3 Olhando a estátua, o bem-aventurado Francisco ficou muito admirado de sua beleza como que indizível, de sua admirável grandeza e, além disso, do rubor que parecia ter por causa do pano vil com que estava vestida. 4 Enquanto estava admirando e examinando atentamente sua belíssima cabeça e formoso rosto, a estátua falou com São Francisco, dizendo: “Por que te admiras? Deus te mandou este sinal para que aprendas em mim o que vai acontecer no futuro com a tua Ordem.
5 Pois a cabeça de ouro e o rosto tão bonito que vês em mim é o princípio de tua Ordem, posto na altura da perfeição evangélica. 6 E como a sua substância é mais preciosa do que os outros metais, e o rosto mais bonito de que todos os outros, assim o princípio de tua Ordem será de tão grande preciosidade por causa da firme e áurea caridade, 7 e de tanta formosura por causa da angélica honestidade, e de tanta altura por causa da pobreza evangélica, que todo mundo admira. 8 E a rainha de Sabá, isto é, a santa Mãe Igreja, ficará admirada e expandirá seu coração quando vir nos primeiros escolhidos de tua Ordem tanta beleza da santidade de Cristo, e esplendor da sabedoria espiritual brilhando como nos espelhos angélicos. 9 E bem-aventurados serão aqueles que, conformando-se totalmente a Cristo, se empenharem em imitar as virtudes e os costumes daquelas primeiras pedras preciosas, ou melhor, das cabeças de ouro, aderindo mais à beleza celeste deles do que às ilusões de um mundo florescente.
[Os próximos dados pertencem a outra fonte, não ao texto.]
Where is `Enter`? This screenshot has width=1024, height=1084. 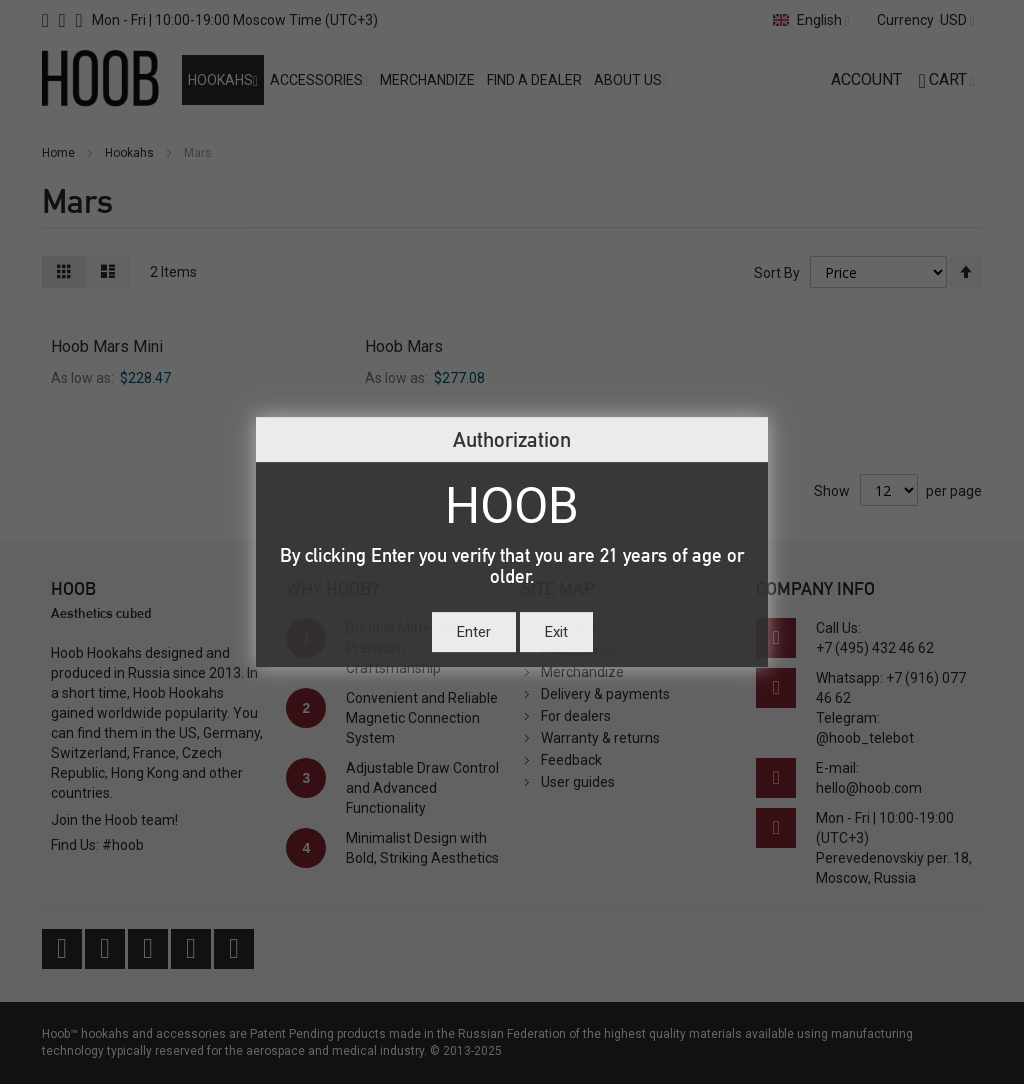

10 Peito e braços de prata será o segundo estado da tua Ordem, que será tão inferior à primeira quanto a prata é inferior ao ouro. 11 E como a prata tem preciosidade, claridade e sonoridade, assim, no segundo estado, serão preciosos nas escritura divinas, claros pela luz da santidade e sublimes pela sonoridade da Palavra de Deus, de tal modo que alguns deles serão assumidos para o papado, alguns para o cardinalato e muitos para o episcopado. 12 E como pelo peito e pelos braços mostra-se força do homem, assim naquele tempo o Senhor vai suscitar nesta tua Ordem homens de prata pela ciência e preclaros pela virtude, que tanto pela ciência como pelas virtudes vão defender esta religião e também toda a Igreja de numerosos assaltos dos demônios e de diversas violências dos homens ímpios.
13 Mas, mesmo sendo admirável, essa geração não vai chegar ao estado perfeitíssimo dos primeiros: será, em respeito ao primeiro estado, como a prata em comparação com o ouro.
14 Depois desses, haverá o terceiro estado da Ordem, que vai parecer com o ventre e as coxas de bronze; porque, como o bronze tem um preço menor do que a prata, assim os desse terceiro estado serão menores do que os primeiros e os segundos. 15 E embora, como bronze, vão se espalhar em número e ampla extensão pelos espaços do orbe, haverá alguns deles cujo Deus é o ventre, e a glória da religião estará na confusão daqueles que só apreciam as coisas que são terrenas (cfr. Fl 3,19). 16 E ainda que, por causa da ciência, vão ter uma língua como o bronze, admirável e sonora, como serão cultores do ventre e das coxas, ai! ai! serão tidos por Deus, como diz o Apóstolo, como o bronze que soa ou o tímbalo que tine (cfr. 1Cor 13,1) porque para os outros farão ressoar palavras celestiais e, como da coxa, gerarão filhos espirituais; tendo mostrado para os outros a fonte da vida (cfr. Sl 35,10), eles mesmos, com o ventre árido de graça, estarão colados à terra.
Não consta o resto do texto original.